SUPPLIED ENTRIES:
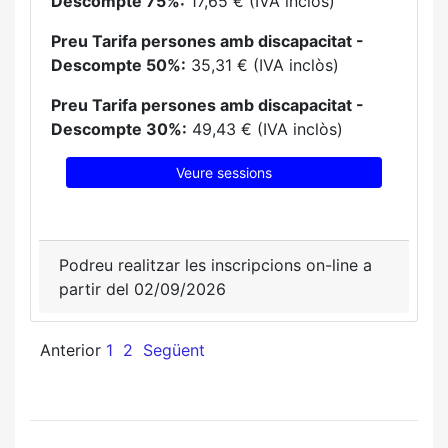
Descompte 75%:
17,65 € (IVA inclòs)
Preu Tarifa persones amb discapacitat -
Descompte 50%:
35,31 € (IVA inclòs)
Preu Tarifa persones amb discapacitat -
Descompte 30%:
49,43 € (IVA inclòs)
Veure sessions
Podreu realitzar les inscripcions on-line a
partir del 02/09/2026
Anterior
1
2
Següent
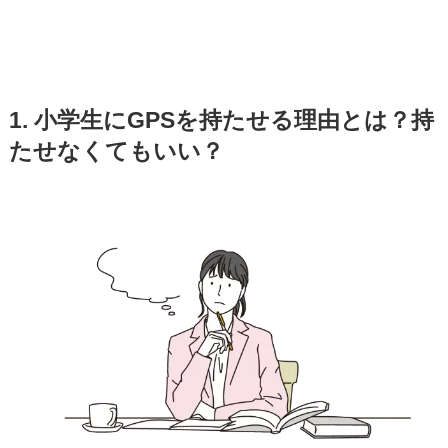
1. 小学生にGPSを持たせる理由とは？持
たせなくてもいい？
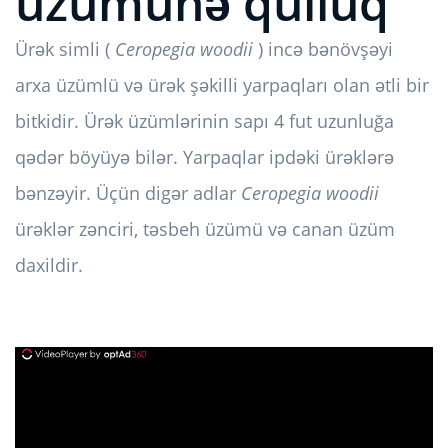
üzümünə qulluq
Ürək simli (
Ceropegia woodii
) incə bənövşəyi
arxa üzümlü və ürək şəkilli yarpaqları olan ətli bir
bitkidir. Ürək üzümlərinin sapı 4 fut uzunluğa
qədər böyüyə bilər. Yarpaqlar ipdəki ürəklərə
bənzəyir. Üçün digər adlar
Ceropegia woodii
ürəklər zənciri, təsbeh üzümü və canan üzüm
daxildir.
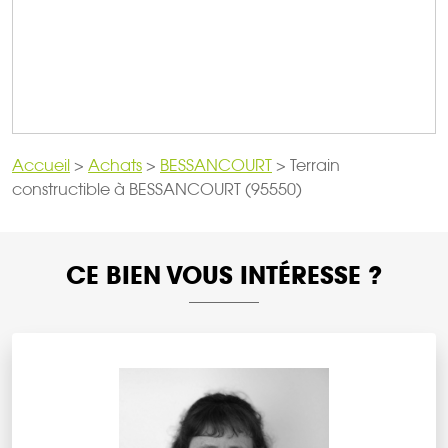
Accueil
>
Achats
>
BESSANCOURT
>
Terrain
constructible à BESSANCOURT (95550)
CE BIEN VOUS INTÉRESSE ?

---

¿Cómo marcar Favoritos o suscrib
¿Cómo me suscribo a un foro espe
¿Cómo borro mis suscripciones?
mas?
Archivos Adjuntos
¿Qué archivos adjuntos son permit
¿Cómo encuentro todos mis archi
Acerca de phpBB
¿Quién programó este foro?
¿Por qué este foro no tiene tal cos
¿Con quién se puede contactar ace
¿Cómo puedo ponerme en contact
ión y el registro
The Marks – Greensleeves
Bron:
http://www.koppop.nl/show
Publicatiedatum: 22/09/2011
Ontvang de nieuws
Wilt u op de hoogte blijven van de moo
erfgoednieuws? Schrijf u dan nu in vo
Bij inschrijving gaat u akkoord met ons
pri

WORK TASK: Please find the lines in the data that contain the word "este" and copy them.

RESPONSE AREA:
¿Quién programó este foro?
¿Por qué este foro no tiene tal cos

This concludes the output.